Blastic plasmacytoid dendritic cell neoplasm — a rare and aggressive blood and bone marrow disorder that can affect many organs, including the skin and lymph nodes — occurs more commonly in men and those aged 60 years or older. It frequently presents as leukemia or evolves into acute leukemia.

“Prior to [this] approval, there had been no FDA-approved therapies for blastic plasmacytoid dendritic cell neoplasm,” Richard Pazdur, MD, director of the FDA’s Oncology Center of Excellence and acting director of the Office of Hematology and Oncology Products in the FDA’s Center for Drug Evaluation and Research, said in a press release. “The standard of care has been intensive chemotherapy followed by bone marrow transplantation. Many patients with blastic plasmacytoid dendritic cell neoplasm are unable to tolerate this intensive therapy, so there is an urgent need for alternative treatment options.”

Approval of tagraxofusp-erzs (Elzonris, Stemline Therapeutics) — a CD123-directed cytotoxin — was based, in part, on data from the multicenter, multicohort, open-label, single-arm STML-401-0114 clinical trial. Patients with untreated or relapsed/refractory blastic plasmacytoid dendritic cell neoplasm received 12 mcg/kg IV tagraxofusp-erzs over 15 minutes once daily on days 1 to 5 of a 21-day cycle.

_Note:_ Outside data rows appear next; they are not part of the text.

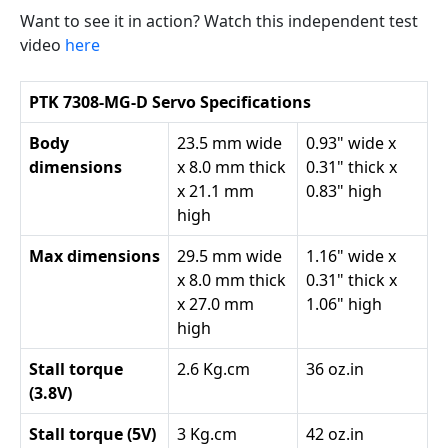
Want to see it in action? Watch this independent test
video
here
PTK 7308-MG-D Servo Specifications
Body
23.5 mm wide
0.93" wide x
dimensions
x 8.0 mm thick
0.31" thick x
x 21.1 mm
0.83" high
high
Max dimensions
29.5 mm wide
1.16" wide x
x 8.0 mm thick
0.31" thick x
x 27.0 mm
1.06" high
high
Stall torque
2.6 Kg.cm
36 oz.in
(3.8V)
Stall torque (5V)
3 Kg.cm
42 oz.in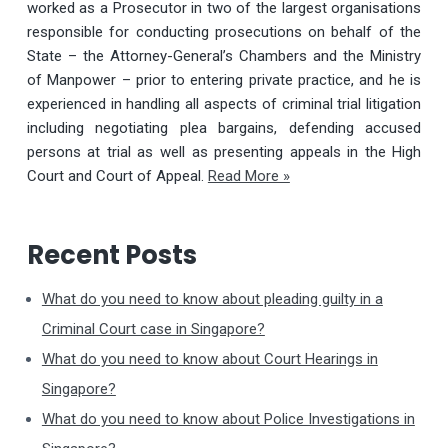
worked as a Prosecutor in two of the largest organisations
responsible for conducting prosecutions on behalf of the
State – the Attorney-General’s Chambers and the Ministry
of Manpower – prior to entering private practice, and he is
experienced in handling all aspects of criminal trial litigation
including negotiating plea bargains, defending accused
persons at trial as well as presenting appeals in the High
Court and Court of Appeal.
Read More »
Recent Posts
What do you need to know about pleading guilty in a
Criminal Court case in Singapore?
What do you need to know about Court Hearings in
Singapore?
What do you need to know about Police Investigations in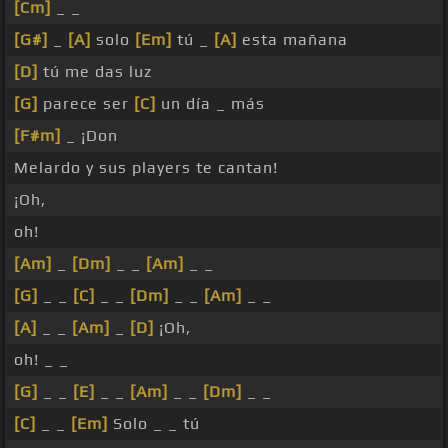
[Cm]
_ _
[G#]
_
[A]
solo
[Em]
tú _
[A]
esta mañana
[D]
tú me das luz
[G]
parece ser
[C]
un día _ más
[F#m]
_ ¡Don
Melardo y sus players te cantan!
¡Oh,
oh!
[Am]
_
[Dm]
_ _
[Am]
_ _
[G]
_ _
[C]
_ _
[Dm]
_ _
[Am]
_ _
[A]
_ _
[Am]
_
[D]
¡Oh,
oh! _ _
[G]
_ _
[E]
_ _
[Am]
_ _
[Dm]
_ _
[C]
_ _
[Em]
Solo _ _ tú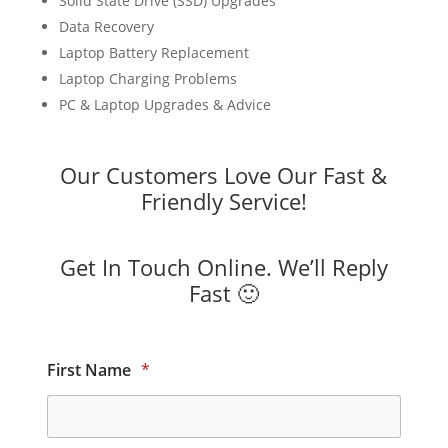
Solid State Drive (SSD) Upgrades
Data Recovery
Laptop Battery Replacement
Laptop Charging Problems
PC & Laptop Upgrades & Advice
Our Customers Love Our Fast &
Friendly Service!
Get In Touch Online. We’ll Reply
Fast 🙂
First Name
*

Seven of 13 (53.8%; 95% CI, 25.1-80.8) previously untreated patients in the pivotal cohort achieved complete response or clinical complete response after a medial follow-up of 11.5 months. Median duration of response was not reached.

In a second cohort of 15 patients with relapsed or refractory disease, one patient achieved a complete response lasting 111 days, and one patient achieved a clinical complete response lasting 424 days.

Common adverse events that occurred in at least 30% of the cohort included capillary leak syndrome, nausea, fatigue, peripheral edema, pyrexia and weight increase. Most common laboratory abnormalities (incidence 50%) were decreases in albumin, platelets, hemoglobin, calcium and sodium, and increases in glucose and liver enzymes.

The labeling for tagraxofusp-erzs contains a boxed warning regarding the increased risk for capillary leak syndrome, which may be life-threatening or fatal.

Tagraxofusp-erzs also received breakthrough therapy, priority review and orphan drug designations.